The other consideration is heat, to read/write data that fast generates a lot of heat (as you can see in this page of TFA). Fitting the same heat load in a small enclosure would probably require some cooling (although this is a problem the computing industry has had to solve with practically every other component).
M.2 supports up to 2^16 queues with a queue depth of 2^16 each. I wonder when SSD controllers will start to take advantage of this new protocol. These first gen M.2 drives seem more like retro-fitted SATA drives that just so happen to have beefy controllers, but were not specifically designed to make full use of the new features.
Correct. SSDs fail for different reasons than spinning rust. Most mechanical HDs fail for physical reasons and physical reasons tend to be highly correlated for all drives in an array, even if they're different models or even brands. There is a very high risk that if one drive fails, another is right behind it. RAID5, I'm looking at you.
RAID0 is any drive failing is a loss, so multi-drive failures don't matter so much, but they're also much less likely until it's a firmware bug or other pathological issue. But SSDs are pretty much RAID0 already and have a fraction the failure rate of mechanical drives.
Astronomically small? It's happened to me TWICE in a couple years and I only have a single large raid array. It happens quite often -- and I'm using one of your LSI controllers (9280-16i4e).
Rebuild just finished... Yesterday. Took 5 days, and that is with 3TB disks.
What do I do? Well, I run a RAID-0 of SSD for my OS. I drop both the failing drive and a new drive into my drive duplicator, hit a button, and approximately 5 minutes later I put the new drive into the box and it's running again. That is of course if SMART detects it before failure which is ~50% of the time. Otherwise I wipe and restore from backups.... I'm guessing about 2-3 hours as I haven't had to do it yet.
For RAID-5, the big issue is "lose a drive on a large-enough array and you could be looking at an unrecoverable read error during the array recovery".

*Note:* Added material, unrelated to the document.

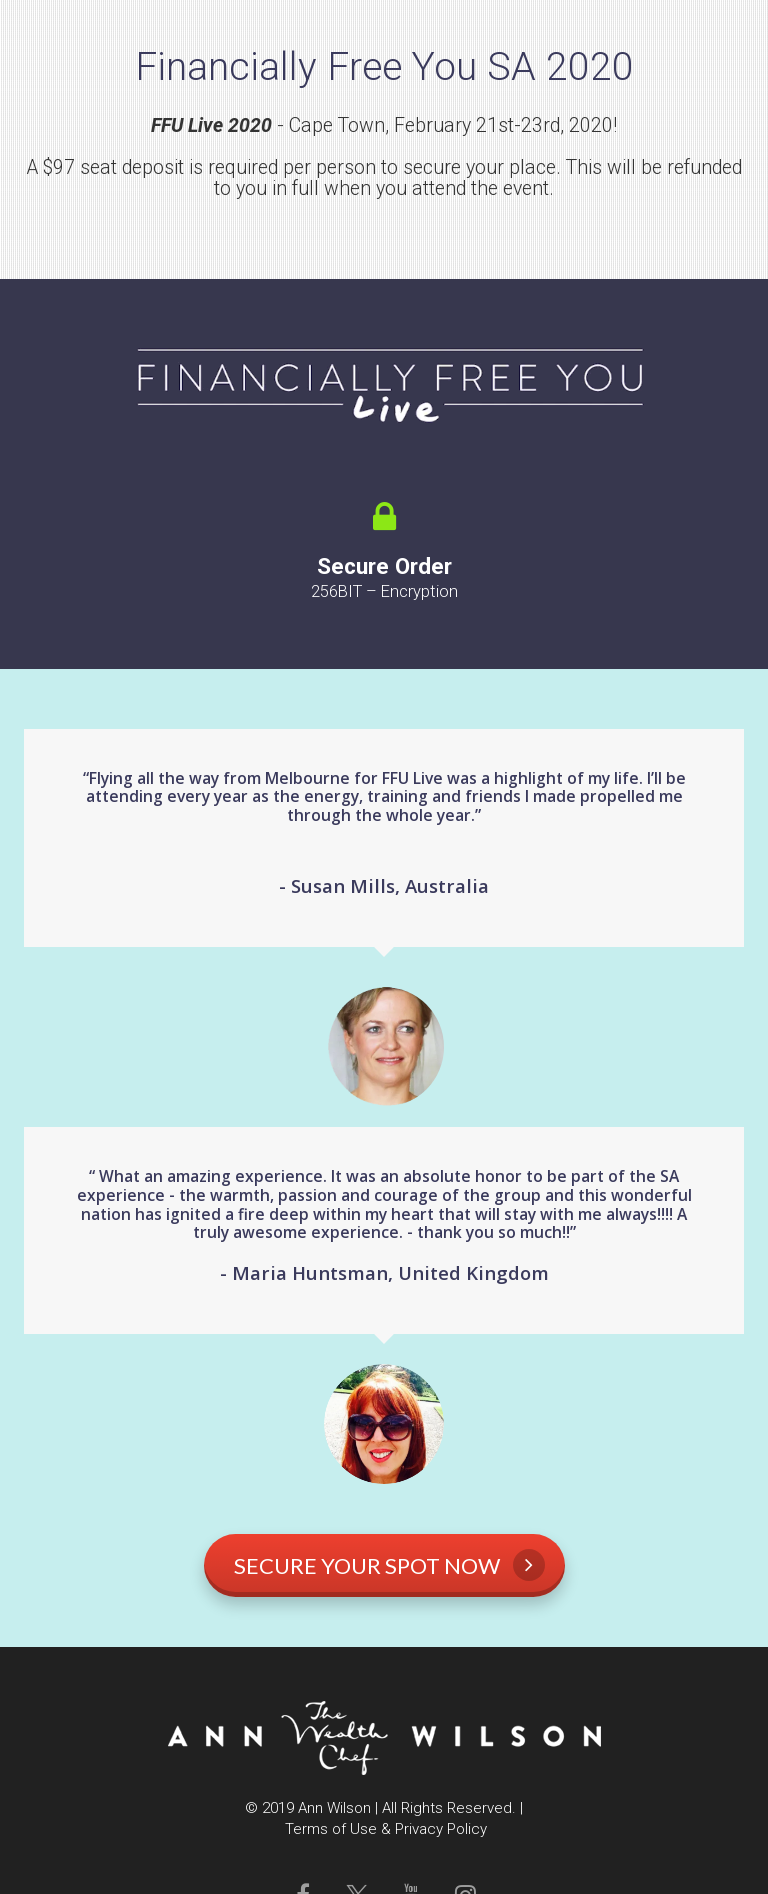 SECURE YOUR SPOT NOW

This gets repeated a lot, but isn't a problem for any halfway decent RAID setup because they slowly read data from the drives in the background (called patrol read on LSI/Dell controllers). The chances of a problem with a drive not turning up in one of the numerous patrol reads yet happening during a recovery are astronomically small.
I'm not sure how you define "astronomically", but I've seen this more than a few times in my career. And it has become increasingly common with larger disks and larger arrays.
RAID 5 is decent for availability... but you'd better be able to restore from your backups. RAID 6 should be the default these days (though I prefer ZFS RAIDZ2 or RAIDZ3). And don't be one of those idiots who makes a 32-disk, 192 TB RAID5 (or 6 for that matter).
SWM seeks new sig for a brief fling
5 days is a long time to hold one's breath...
I can totally agree with these sentiments. My first computer was a Commodore 64. Since then, I've been chasing the performance dragon, upgrading to a new computer every couple years. C128, Amiga, XT, 286, 386, 486, Athlon, P60, P2, P3, P4, P5... up until my last two computers.
My previous PC was a Core2Duo e6600 (circa 2006) and its performance was great and then still good. Had it for 5 years. I assembled my current desktop, a Core i7 2600k, in mid 2011. I've upgraded the video card (I'm a gamer) a couple times, and I was starting to feel a little performance pinch about 12-18 months ago, so I upgraded my OS drive to a 512GB SSD. I'm back to having zero performance problems except when fast traveling in Fallout 4 (my games drive is a mechanical hard drive.)
I've been considering another upgrade... but only if I can get M.2/NVMe and DDR4. I'm hoping that all of the announcements we heard months ago about new faster, affordable storage will pan out. Based on the hype, I'm hoping to get a few blazing TB of disk space for what mechanicals cost right now... but I won't hold my breath.
And is why it's a RAID-6 and not a RAID-5. I've had a second disk fail during rebuilds twice so far.